Charlie’s problem is one many of us share because we also are too “bundled up in too many of life’s good things."  And so, like dopie Charlie, we stand in front of the door that leads to pleasure, joy, and love and shout in desperation, “How am I supposed to get through the door?!!”

One other thing all of us other Charlies sometimes forget is that doors go both ways – in and out.  Some of us also periodically lose the key that opens and locks the door.  For them the aching question is “how do I get in?”

Like Charlie, Frank Lloyd Wright was also fascinated with doors.  While he understood what Charlie ignored, he believed that the door of the house should not be visible from the sidewalk.  For Wright, the door had to be discovered.  That concept added to one’s memory of the door.  Once accomplished it also gifted the visitor with the intimacy and seclusion of the space it opened to him.

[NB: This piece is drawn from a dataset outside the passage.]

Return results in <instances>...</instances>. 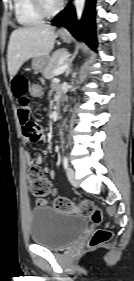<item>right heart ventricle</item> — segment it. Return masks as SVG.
Wrapping results in <instances>:
<instances>
[{"label": "right heart ventricle", "mask_w": 134, "mask_h": 281, "mask_svg": "<svg viewBox=\"0 0 134 281\" xmlns=\"http://www.w3.org/2000/svg\"><path fill=\"white\" fill-rule=\"evenodd\" d=\"M13 7L16 20L22 26H33L43 20L32 0H13Z\"/></svg>", "instance_id": "e07e8e85"}]
</instances>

Yes, I suppose there will always be Charlies huffing and puffing to open the door.  By contrast, Wright made opening the door a challenge but with the rich reward of a lasting memory from what he found inside.

But if all else fails we can go to Shakespeare for help.  It’s in Richard II, Act 5 where he says “Speak with me, pity me, open the door, a beggar begs that never begged before.”

Essayist George Berdes divides his time between Milwaukee and the north woods.  Many of his essays were recorded as part of the series,East of Eagle River and first aired on public radio station WXPR in Rhinelander.